Second, let’s discuss the ground grid and neutral bushing. During unbalanced conditions and especially during single-line to ground faults (almost 70% of all faults are this type), all the current flows through the ground grid to the neutral bushing. What does this mean? This means that the copper conductor ground grid under the substation between the riser and the transformer neutral is a current carrying conductor, and must be sized accordingly! The jumper from the ground grid to the neutral bushing is also the same thing! If any connection in the ground grid or the connection to the neutral bushing becomes loose, the electrons don’t know where to go. Not a happy ending for the poor little electronics in customers’ homes. Therefore, we generally provide at least two paths of electron flow all the way from the riser to the neutral bushing of the transformer. It makes for happier endings!
Overhead Regulator Bank
Ever seen the overhead neutral dead-ended on both sides of the regulator bank, with a jumper between them routed under the platform? This is fairly typical. Have you seen it the same size as the pole ground?
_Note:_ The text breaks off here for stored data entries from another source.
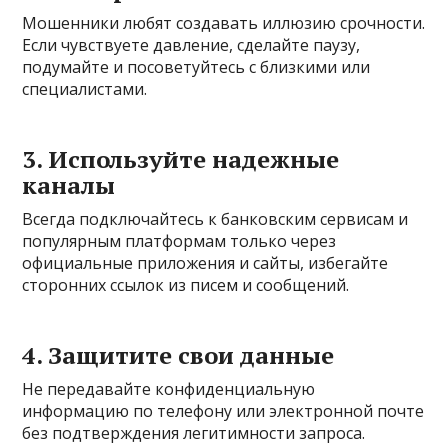
Мошенники любят создавать иллюзию срочности.
Если чувствуете давление, сделайте паузу,
подумайте и посоветуйтесь с близкими или
специалистами.
3. Используйте надежные
каналы
Всегда подключайтесь к банковским сервисам и
популярным платформам только через
официальные приложения и сайты, избегайте
сторонних ссылок из писем и сообщений.
4. Защитите свои данные
Не передавайте конфиденциальную
информацию по телефону или электронной почте
без подтверждения легитимности запроса.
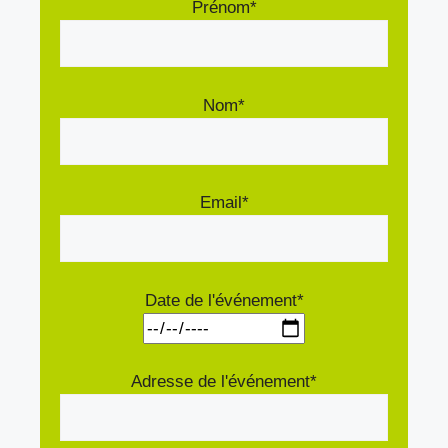
Prénom*
Nom*
Email*
Date de l'événement*
Adresse de l'événement*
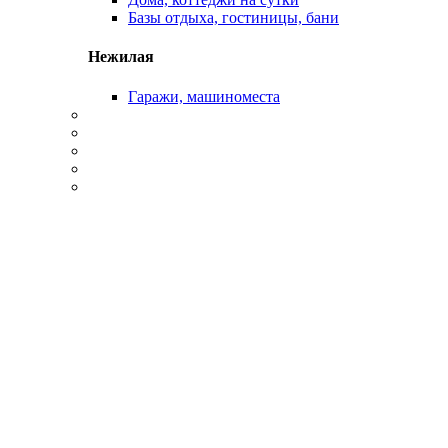
Базы отдыха, гостиницы, бани
Нежилая
Гаражи, машиноместа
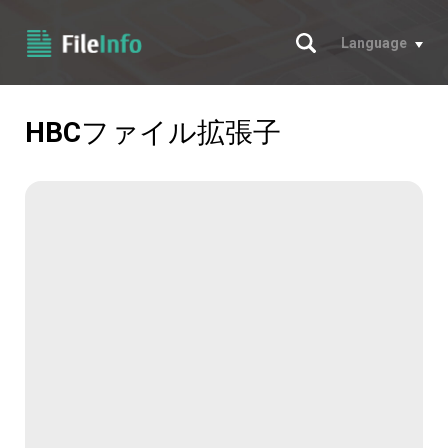
サーチ
Language
HBC
ファイル拡張子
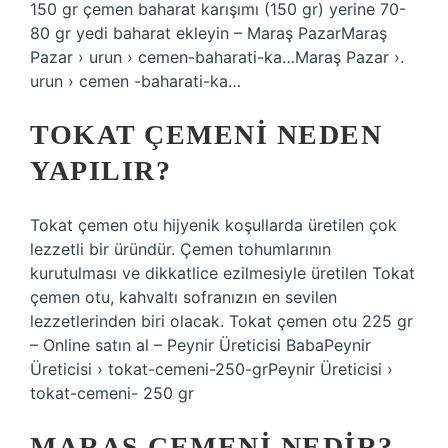
150 gr çemen baharat karışımı (150 gr) yerine 70-
80 gr yedi baharat ekleyin – Maraş PazarMaraş
Pazar › urun › cemen-baharati-ka…Maraş Pazar ›.
urun › cemen -baharati-ka…
TOKAT ÇEMENI NEDEN
YAPILIR?
Tokat çemen otu hijyenik koşullarda üretilen çok
lezzetli bir üründür. Çemen tohumlarının
kurutulması ve dikkatlice ezilmesiyle üretilen Tokat
çemen otu, kahvaltı sofranızın en sevilen
lezzetlerinden biri olacak. Tokat çemen otu 225 gr
– Online satın al – Peynir Üreticisi BabaPeynir
Üreticisi › tokat-cemeni-250-grPeynir Üreticisi ›
tokat-cemeni- 250 gr
MARAŞ ÇEMENI NEDIR?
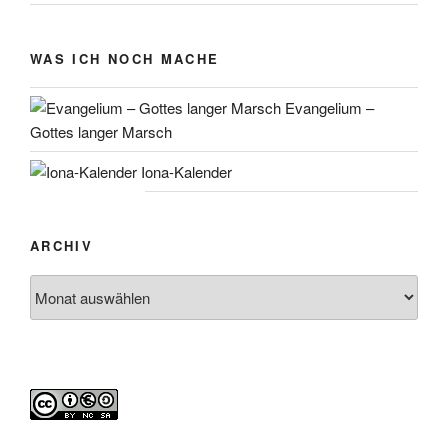
WAS ICH NOCH MACHE
Evangelium –
Gottes langer Marsch
Iona-Kalender
ARCHIV
Archiv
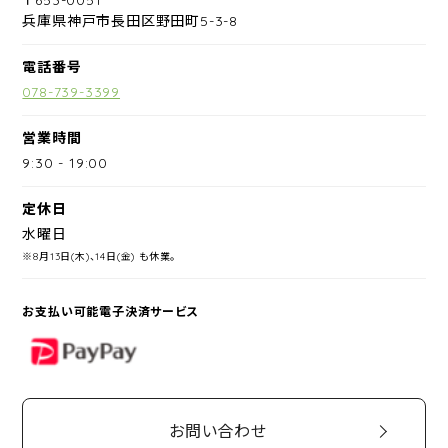
兵庫県神戸市長田区野田町5-3-8
電話番号
078-739-3399
営業時間
9:30
-
19:00
定休日
水曜日
※8月13日(木)、14日(金) も休業。
お支払い可能電子決済サービス
PayPay
お問い合わせ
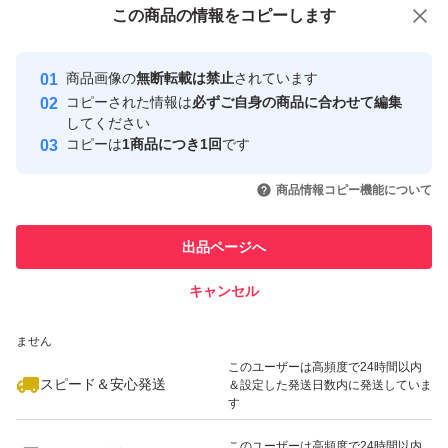
この商品をみている人にオススメ
この商品の情報をコピーします
安心取引出品者
最大10%対象
最大10%対象
Yahoo!フリマの基準をクリアした安
安心取引出品者
商品画像の
無断転載は禁止
されています
心・安全なユーザーです
コピーされた情報は
必ずご自身の商品に合わせて編集
取引実績
してください
コピーは
1商品につき1回
です
このユーザーはYahoo!フリマの取
取引実績◯+
いいね！
いいね！
5,980
円
4,399
円
2,399
円
引を完了させた実績があります
商品情報コピー機能について
最大10%対象
このユーザーは他フリマサービス
他フリマ実績◯+
出品ページへ
での取引実績があります
キャンセル
スピード&安心発送
いいね！
いいね！
4,380
※このバッジは実績に基づく表示であり、発送を保証しているものではあり
円
4,340
円
4,300
円
ません
最大10%対象
最大10%対象
このユーザーは高頻度で24時間以内
スピード＆安心発送
＆設定した発送日数内に発送していま
す
このユーザーは高頻度で24時間以内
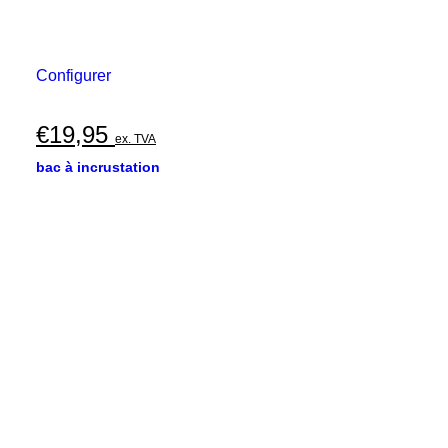
Configurer
€
19,95
ex. TVA
bac à incrustation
We have! Ouch!
Using the same thought process outlined earlier, follow the electrons! The electron flows from the neutral on one side, through the jumper, and on to the neutral on the opposite side. Hence, the jumper ampacity rating must be sized equal to the neutral. Assuming a 336 AAC neutral with a typical ampacity of 530A, the jumper needs to be 4/0 bare Cu (good for 588A) to prevent it from becoming a fuse.
Figure 2 provides an example of the neutral starting from one side of the pole, jumpering under the regulator rack, back up to the overhead neutral on the other side of the rack, where the ground is simply tapped from the jumper to the ground rod.
In Vaults and Pad-Mount Equipment
Following the electrons, we go out to the load, and then come back on the neutral, through the incoming concentric, hit a copper jumper wire, to the outgoing concentric, and on to the substation.
The concern we often see is the copper jumper wire down in the vault is too small. Using an example of 750kcmil Al conductor, with one-third neutrals: The conductor is good for 510A, which is what the total neutral ampacity is. Using a bare overhead copper ampacity (since this conductor is in air down in the vault), the jumper size needs to be at least 4/0 bare Cu. On the other hand, 1000kcmil Al EPR is on the edge, and 350kcmil bare Cu jumper would be better.
This sounds fairly simple, but in real-life, there can be a lot of ground and neutral jumpers in transformers and vaults, and it can be easy to become confused. Figure 3 and figure 4 provide pictures of typical existing installations.
Tape-Shield Underground Conductor
Since the tape shield’s sole purpose is to shield the cable and since it is not rated to carry the unbalanced neutral current or the short circuit current, it is by design required to be grounded at one end of the cable only. However, to afford safety for people working on these cables, it is grounded at both ends. To protect the cable, a dedicated neutral conductor is run with the other three phase conductors in the same conduit.
This neutral carries fault current and unbalance current. Therefore, it should be sized the same as a concentric neutral in a typical underground cable. For example, let’s assume we have a 500kcmil Al URD run, which is good for a continuous 420A. With a one-third concentric neutral, all three concentrics together would also have an ampacity of about 420A. This relates to a 500kcmil Cu XHWW 600V insulated neutral (which is good for 430A at 90 deg C per the NEC).
- Follow the electrons!
- Size the neutral to match the neutral it is connected to
- Size the ground adequately for the neutral
- If not sure, treat it and size it like a neutral; remember – safety first!